From cyberbullying to bullying cyber
One of the predominant fears surrounding AI is its ability to understand, to feel. That it’s a little too close to human for comfort. We’ve conditioned ourselves to believe AI will surpass us, turn on us even. But what if it goes the other way?
There’s the possibility that we’re the ones who have become numb to our senses, and that with AI’s help we can reach a better understanding of not only our emotions, but our actions.
Non-profit Stomp Out Bullying and Grey New York, along with mental health expert Dr Jeff Gardere, have created Emma, a platform that processes the impact of negative social media posts.
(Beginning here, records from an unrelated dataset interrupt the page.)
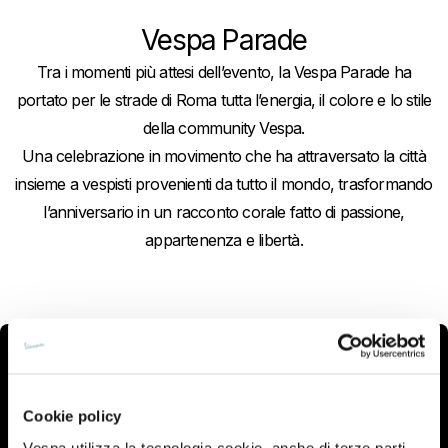
Vespa Parade
Tra i momenti più attesi dell’evento, la Vespa Parade ha
portato per le strade di Roma tutta l’energia, il colore e lo stile
della community Vespa.
Una celebrazione in movimento che ha attraversato la città
insieme a vespisti provenienti da tutto il mondo, trasformando
l’anniversario in un racconto corale fatto di passione,
appartenenza e libertà.
Cookie policy
Vespa utilizza la tecnologia cookie, anche di terze parti,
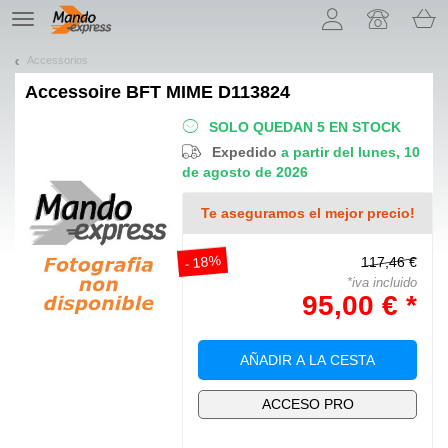
¡Permítenos presentarte nuestras cookies!
TE
navigation
Accessorios
Accessoire
BFT MIME D113824
SOLO QUEDAN 5 EN STOCK
Expedido
a partir del lunes, 10
de agosto de 2026
Te aseguramos el mejor precio!
- 18%
117,46 €
*iva incluido
95,00 € *
AÑADIR A LA CESTA
ACCESO PRO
We know online bullying is a serious problem, particularly for teenagers. It has never been easier, and more consequence-free, to negatively comment about someone. Yet the belief persists that emotional bullying is more easily brushed off compared to physical harm. A rare consideration is how it can wear down not just the body, but the mind too.
Emma was made to replicate this sensation, based on clinical studies that analyse the effect of bullying and abuse on the brain. The CPU, data volume, temperature, memory and more are all put at risk as Emma is subjected to bullying comments. In a video from Grey New York, Creative Technologist Colin White explains how the more of these comments Emma experiences, the more her CPU load, memory use and temperature increase, damaging her in the process.
The campaign highlights the strain negativity and abuse can have on real hardware to better show people the damage words do to humans’ emotional strength. As Dr Jeff Gardere explains, “I believe that Emma could be an incredible teaching tool because if we can help teens understand what happens when bullying occurs, we can empower them to do better.”